Let $A$ be an $m \times n$ matrix with $Rank(A)=m$ and let $B$ be an $n \times k$ matrix with $Rank(B)=k$. Assume $k \leq m$. Under what conditions is $Rank(AB)<k$ and under what conditions is $Rank(AB) = k$?

I originally thought it had to do with $AB_i \neq 0$ but the solutions show that this is not correct.

edit: The question is now rewritten for a second time since I don't feel like the solutions answer the question I had in mind.
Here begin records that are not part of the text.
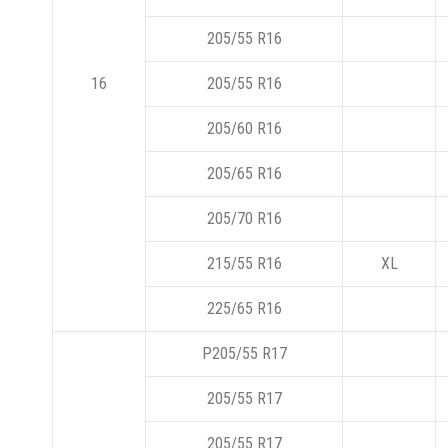
205/55 R16
16
205/55 R16
205/60 R16
205/65 R16
205/70 R16
215/55 R16
XL
225/65 R16
P205/55 R17
205/55 R17
205/55 R17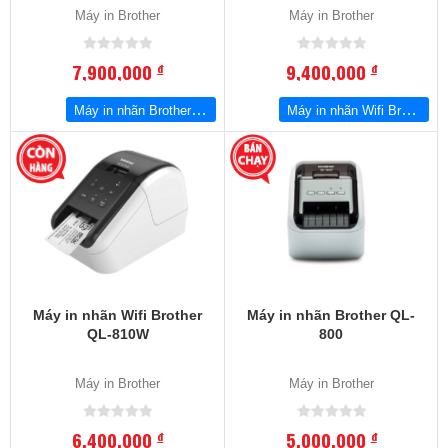
Máy in Brother
Máy in Brother
7,900,000
9,400,000
đ
đ
Máy in nhãn Brother P-Touch QL-1060N
Máy in nhãn Wifi Brother QL-820NWB
Máy in nhãn Wifi Brother
Máy in nhãn Brother QL-
QL-810W
800
Máy in Brother
Máy in Brother
6,400,000
5,000,000
đ
đ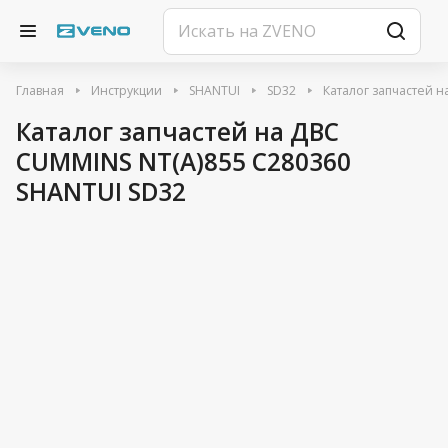
Главная
Инструкции
SHANTUI
SD32
Каталог запчастей 
Каталог запчастей на ДВС
CUMMINS NT(A)855 C280360
SHANTUI SD32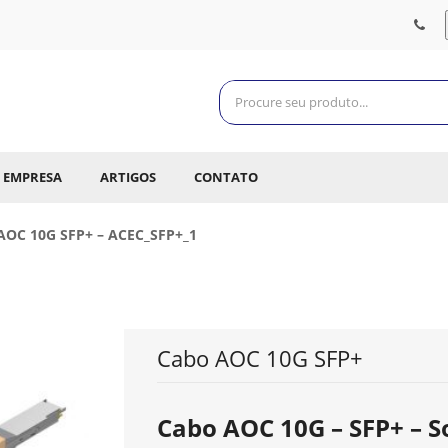
EMPRESA
ARTIGOS
CONTATO
AOC 10G SFP+ – ACEC_SFP+_1
Cabo AOC 10G SFP+
Cabo AOC 10G – SFP+ – S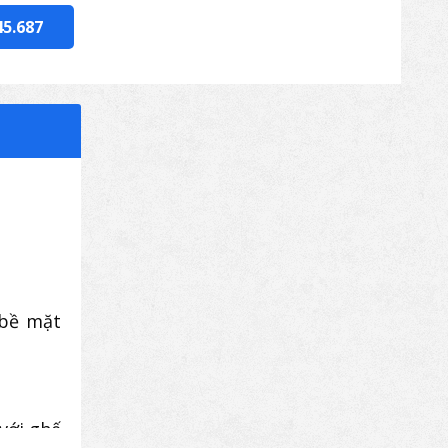
45.687
 bề mặt
với ghế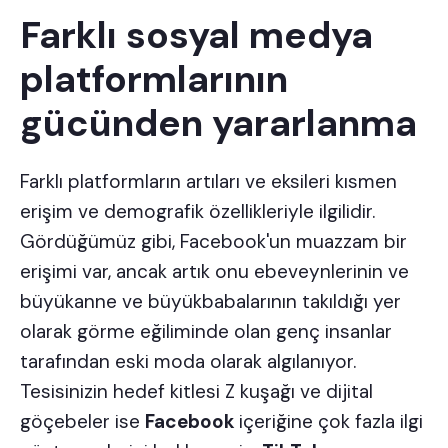
Farklı sosyal medya
platformlarının
gücünden yararlanma
Farklı platformların artıları ve eksileri kısmen
erişim ve demografik özellikleriyle ilgilidir.
Gördüğümüz gibi, Facebook'un muazzam bir
erişimi var, ancak artık onu ebeveynlerinin ve
büyükanne ve büyükbabalarının takıldığı yer
olarak görme eğiliminde olan genç insanlar
tarafından
eski moda
olarak algılanıyor.
Tesisinizin hedef kitlesi Z kuşağı ve dijital
göçebeler ise
Facebook
içeriğine çok fazla ilgi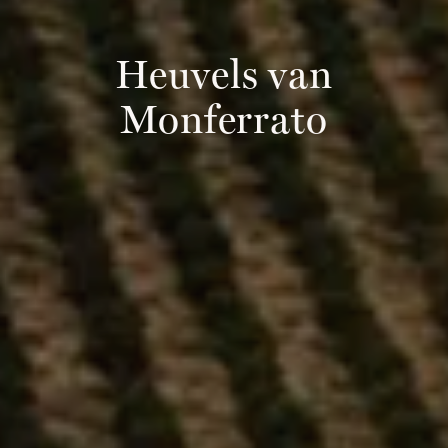
Heuvels van
Monferrato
The original question was "Let $A$ be an $m \times n$ matrix with $Rank(A)=m$ and let $B$ be an $n \times k$ matrix with $Rank(B)=k$. Assume $k \leq m$. What are the reasons that $Rank(AB)<k$? i.e., why would $Rank(AB) \neq k$?"

After the first edit the question was: "Let $A$ be an $m \times n$ matrix with $Rank(A)=m$ and let $B$ be an $n \times k$ matrix with $Rank(B)=k$. Assume $k \leq m$. Let $B_1,\ldots,B_{k}$ be the columns of $B$ and assume that $AB_i \neq 0$, for $i=1,\ldots,k$. Is $Rank(AB)=k$?"

Answer 1

Here's an example:

$$\left[\begin{array}{ccc} 1&0&0\\ 0&1&0\end{array}\right] \left[\begin{array}{c} 0 \\ 0 \\1\end{array}\right]= \left[\begin{array}{c} 0 \\ 0 \end{array}\right]$$

Answer 2

Try $m=k=2,\; n=3$: $$A = \pmatrix{1 & 1 & 0\cr 1 & 1 & 1\cr},\ B = \pmatrix{1 & 0\cr 0 & 1\cr 0 & 0\cr},\ AB = \pmatrix{1 & 1\cr 1 & 1\cr} $$ $A$ and $B$ have rank $2$, and all $A B_i = \pmatrix{1\cr 1\cr} \ne 0$, but $AB$ has rank $1$.